In 1938, fishermen off the coast of Africa discovered a coelacanth, a fish that was thought to have become extinct around 66 million years ago. Between 1938 and 1975, 84 more specimens were caught and recorded, and Coleman’s collection includes the only life-size model of the rediscovered fish displayed in North America. The two-floor museum also includes alleged Yeti hair samples and a FeeJee Mermaid—half monkey, half fish—created for a film about P. T. Barnum, who notoriously loved a hoax.

I want to believe

I have a feeling that P.T. Barnum would have loved ICM—the longer I browse the exhibits, the harder it becomes to distinguish fact from fiction. Since actual artifacts are understandably hard to come by, the museum has several full-sized art sculptures including a Tatzelwurm (a mythical, cat-headed serpent) and a lifesize thylacine (a real-life dog-kangaroo hybrid that is now thought to be extinct). 

a figure at the cryptozoology museum
A mermaid creature. | Photo: Alexandra Charitan
bigfoot inside the cryptozoology museum
One of many Bigfoot depictions. | Photo: Alexandra Charitan

I try to keep an open mind, but after a few hours spent browsing Coleman’s collection, I wouldn’t exactly consider myself a cryptozoology convert.

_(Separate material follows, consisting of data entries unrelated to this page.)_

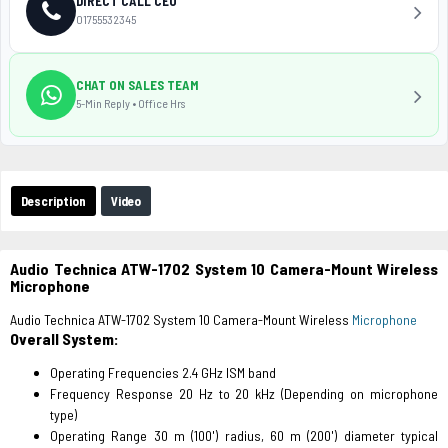
DIRECT CALL CEO
01755532345
CHAT ON SALES TEAM
5-Min Reply • Office Hrs
Description
Video
Audio Technica ATW-1702 System 10 Camera-Mount Wireless
Microphone
Audio Technica ATW-1702 System 10 Camera-Mount Wireless
Microphone
Overall System:
Operating Frequencies 2.4 GHz ISM band
Frequency Response 20 Hz to 20 kHz (Depending on microphone
type)
Operating Range 30 m (100') radius, 60 m (200') diameter typical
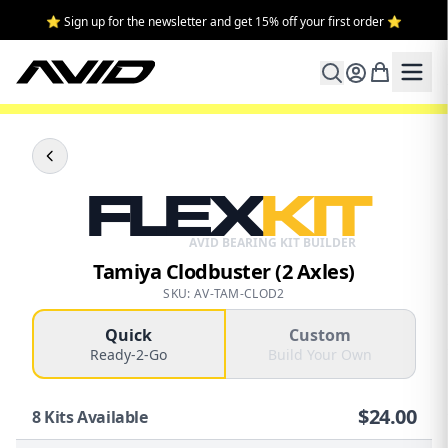
⭐ Sign up for the newsletter and get 15% off your first order ⭐
FLEX
KIT
AVID BEARING KIT BUILDER
Tamiya Clodbuster (2 Axles)
SKU: AV-TAM-CLOD2
Quick
Custom
Ready-2-Go
Build Your Own
$
24.00
8
Kits Available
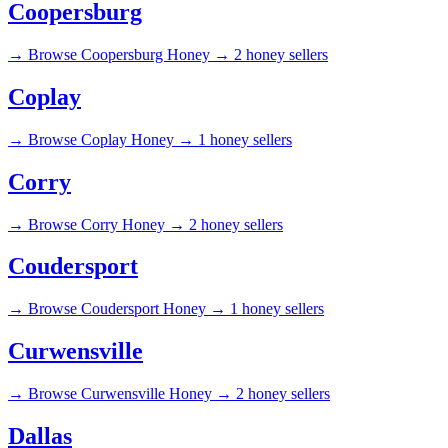
Coopersburg
→
Browse Coopersburg Honey →
2 honey sellers
Coplay
→
Browse Coplay Honey →
1 honey sellers
Corry
→
Browse Corry Honey →
2 honey sellers
Coudersport
→
Browse Coudersport Honey →
1 honey sellers
Curwensville
→
Browse Curwensville Honey →
2 honey sellers
Dallas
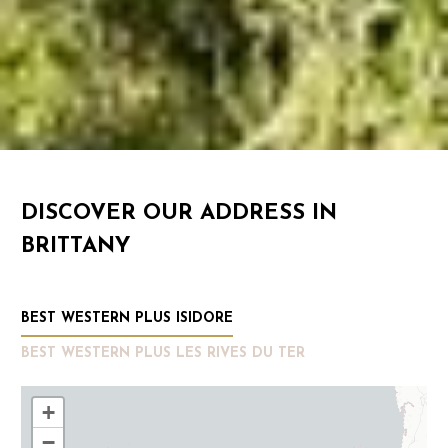
DISCOVER OUR ADDRESS IN
BRITTANY
BEST WESTERN PLUS ISIDORE
BEST WESTERN PLUS LES RIVES DU TER
+
−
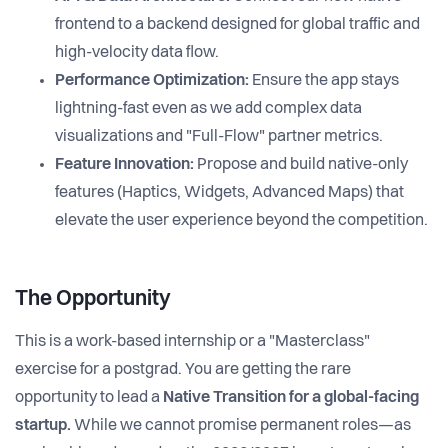
frontend to a backend designed for global traffic and
high-velocity data flow.
Performance Optimization:
Ensure the app stays
lightning-fast even as we add complex data
visualizations and "Full-Flow" partner metrics.
Feature Innovation:
Propose and build native-only
features (Haptics, Widgets, Advanced Maps) that
elevate the user experience beyond the competition.
The Opportunity
This is a work-based internship or a "Masterclass"
exercise for a postgrad. You are getting the rare
opportunity to lead a
Native Transition for a global-facing
startup.
While we cannot promise permanent roles—as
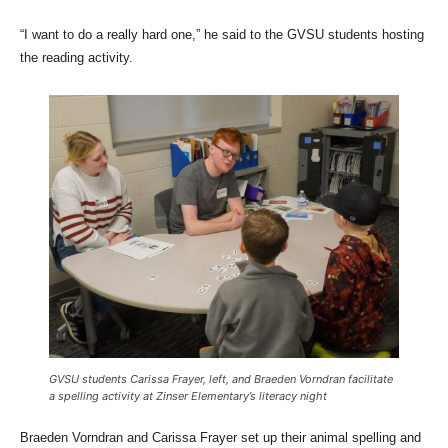
“I want to do a really hard one,” he said to the GVSU students hosting
the reading activity.
GVSU students Carissa Frayer, left, and Braeden Vorndran facilitate
a spelling activity at Zinser Elementary’s literacy night
Braeden Vorndran and Carissa Frayer set up their animal spelling and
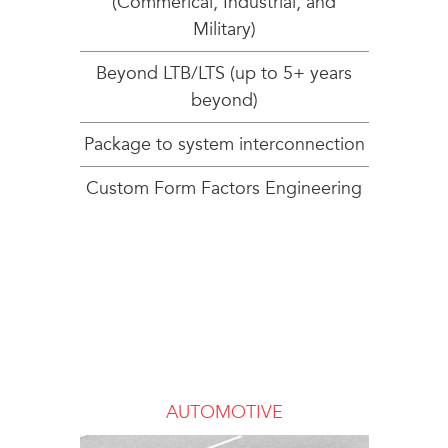
(Commerical, Industrial, and
Military)
Beyond LTB/LTS (up to 5+ years
beyond)
Package to system interconnection
Custom Form Factors Engineering
AUTOMOTIVE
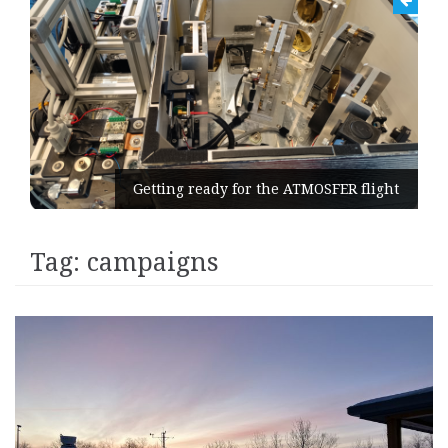
Getting ready for the ATMOSFER flight
Tag:
campaigns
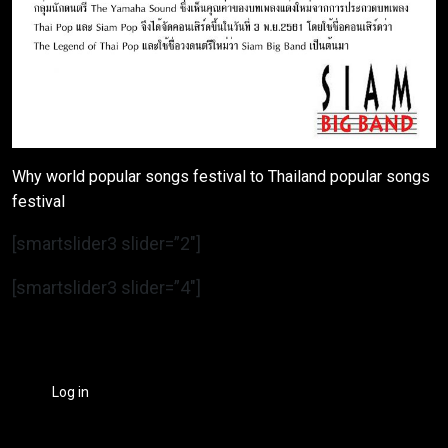
Why world popular songs festival to Thailand popular songs
festival
[smartslider3 slider=”2″]
[smartslider3 slider=”4″]
Log in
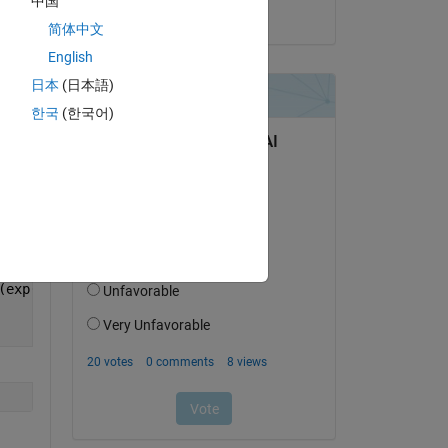
中国
Copy
on 13 Mar 2023
简体中文
English
日本
(日本語)
한국
(한국어)
(exp(-i*u*Omegak)*(sin((u*w)/(2*pi*L))/((u*w)/(2*pi*L)))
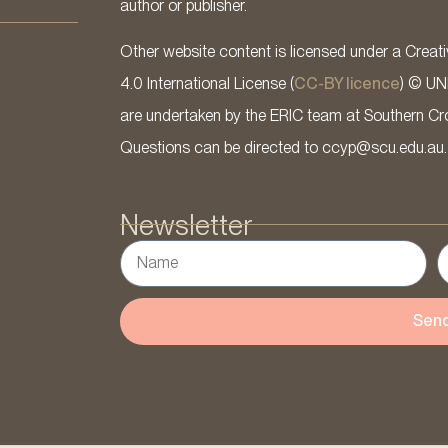
author or publisher.
Other website content is licensed under a Cre
4.0 International License (
CC-BY licence
) © UN
are undertaken by the ERIC team at Southern Cross
Questions can be directed to ccyp@scu.edu.au.
Newsletter
Sen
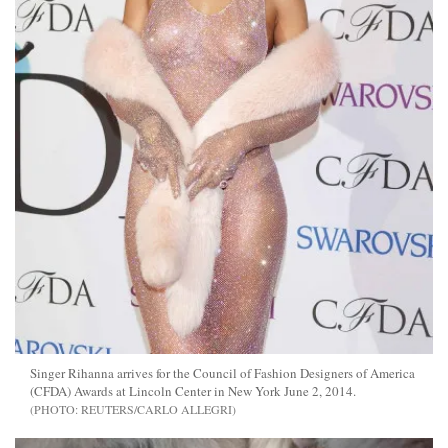
Singer Rihanna arrives for the Council of Fashion Designers of America
(CFDA) Awards at Lincoln Center in New York June 2, 2014.
REUTERS/CARLO ALLEGRI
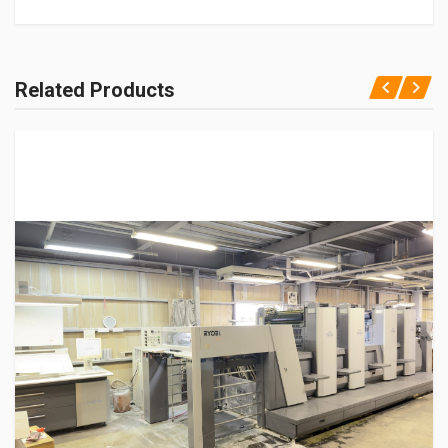
Related Products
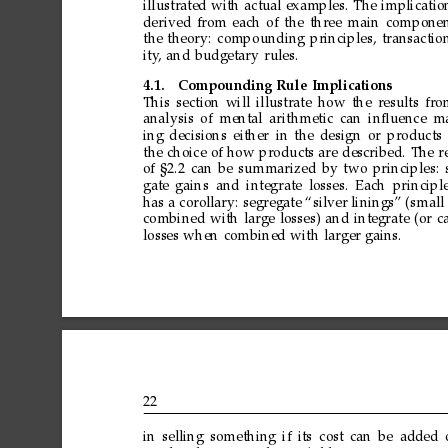
illustrated
with
actual
examples.
The
implicatio
derived
from
each
of
the
three
main
componen
the
theory:
compounding
principles,
transactio
ity
,
and
budgetary
rules.
4.1.
Compounding
Rule
Implications
This
section
will
illustrate
how
the
results
fro
analysis
of
mental
arithmetic
can
inﬂuence
ma
ing
decisions
either
in
the
design
or
products
the
choice
of
how
products
are
described.
The
r
of
§2.2
can
be
summarized
by
two
principles:
gate
gains
and
integrate
losses.
Each
principl
has
a
corollary:
segregate
“silver
linings”
(small
combined
with
large
losses)
and
integrate
(or
c
losses
when
combined
with
larger
gains.
22
in
selling
something
if
its
cost
can
be
added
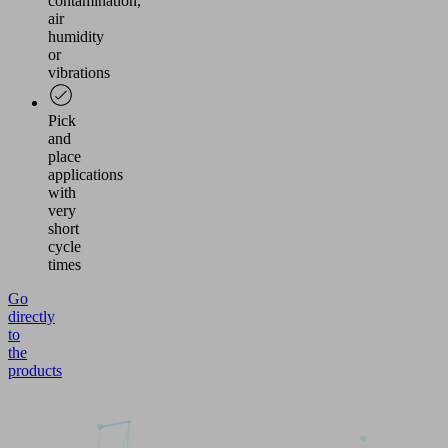
contamination,
air
humidity
or
vibrations
Pick
and
place
applications
with
very
short
cycle
times
Go
directly
to
the
products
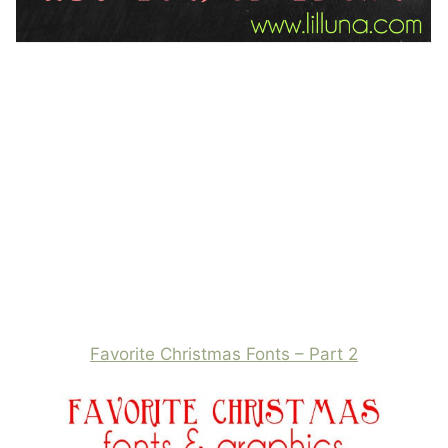
Favorite Christmas Fonts – Part 2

However, everything known was once unknown, which seems to also suggest the opposite: With enough time and evidence, anything unknown can presumably become known.

“Cryptozoology is all about patience and passion—and so is the museum,” Coleman says. “People enjoy themselves if they come visit to allow new ideas in. The museum teaches critical thinking but also open-mindedness.”

If you go

From Labor Day until Memorial Day, the International Cryptozoology Museum is open Mondays, Wednesdays, and Sundays, 11 a.m. to 4 p.m., and Thursdays, Fridays, and Saturdays from 11 a.m. to 6 pm. It is closed on Tuesdays.